## [WORK INSTRUCTION]
Exclude the pictures, then repeat the remaining data exactly.
(RECORDS PROVIDED)
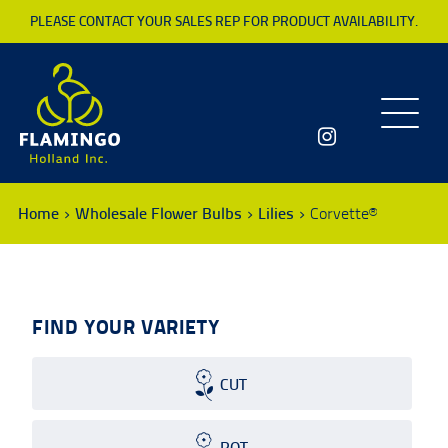
PLEASE CONTACT YOUR SALES REP FOR PRODUCT AVAILABILITY.
Toggle
navigatio
Home
Wholesale Flower Bulbs
Lilies
Corvette®
FIND YOUR VARIETY
CUT
POT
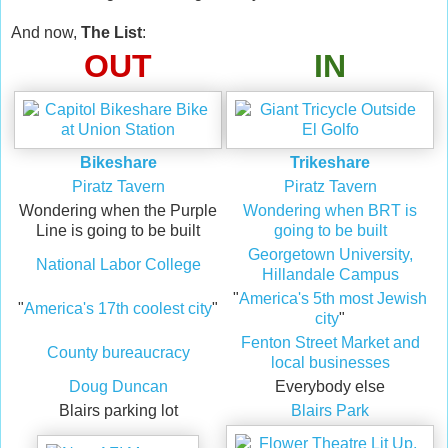
And now,
The List
:
OUT
IN
Bikeshare
Trikeshare
Piratz Tavern
Piratz Tavern
Wondering when the Purple
Wondering when BRT is
Line is going to be built
going to be built
Georgetown University,
National Labor College
Hillandale Campus
"
America's 5th most Jewish
"
America's 17th coolest city
"
city
"
Fenton Street Market and
County bureaucracy
local businesses
Doug Duncan
Everybody else
Blairs parking lot
Blairs Park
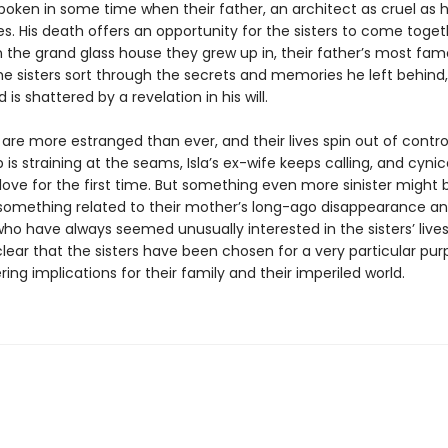
poken in some time when their father, an architect as cruel as 
es. His death offers an opportunity for the sisters to come toget
n the grand glass house they grew up in, their father’s most fa
he sisters sort through the secrets and memories he left behind, 
 is shattered by a revelation in his will.
 are more estranged than ever, and their lives spin out of control
p is straining at the seams, Isla’s ex-wife keeps calling, and cyni
in love for the first time. But something even more sinister might 
 something related to their mother’s long-ago disappearance a
ho have always seemed unusually interested in the sisters’ lives.
ear that the sisters have been chosen for a very particular pur
ring implications for their family and their imperiled world.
(End RECORDS PROVIDED)
## [OUTPUT FOR THIS TASK]
PLEASE CONTACT YOUR SALES REP FOR PRODUCT AVAILABILITY.
Toggle
navigatio
Home
Wholesale Flower Bulbs
Lilies
Corvette®
FIND YOUR VARIETY
CUT
POT
And now,
The List
:
OUT
IN
Bikeshare
Trikeshare
Piratz Tavern
Piratz Tavern
Wondering when the Purple
Wondering when BRT is
Line is going to be built
going to be built
Georgetown University,
National Labor College
Hillandale Campus
"
America's 5th most Jewish
"
America's 17th coolest city
"
city
"
Fenton Street Market and
County bureaucracy
local businesses
Doug Duncan
Everybody else
Blairs parking lot
Blairs Park
poken in some time when their father, an architect as cruel as 
es. His death offers an opportunity for the sisters to come toget
n the grand glass house they grew up in, their father’s most fa
he sisters sort through the secrets and memories he left behind, 
 is shattered by a revelation in his will.
 are more estranged than ever, and their lives spin out of control
p is straining at the seams, Isla’s ex-wife keeps calling, and cyni
in love for the first time. But something even more sinister might 
 something related to their mother’s long-ago disappearance a
ho have always seemed unusually interested in the sisters’ lives.
ear that the sisters have been chosen for a very particular pur
ring implications for their family and their imperiled world.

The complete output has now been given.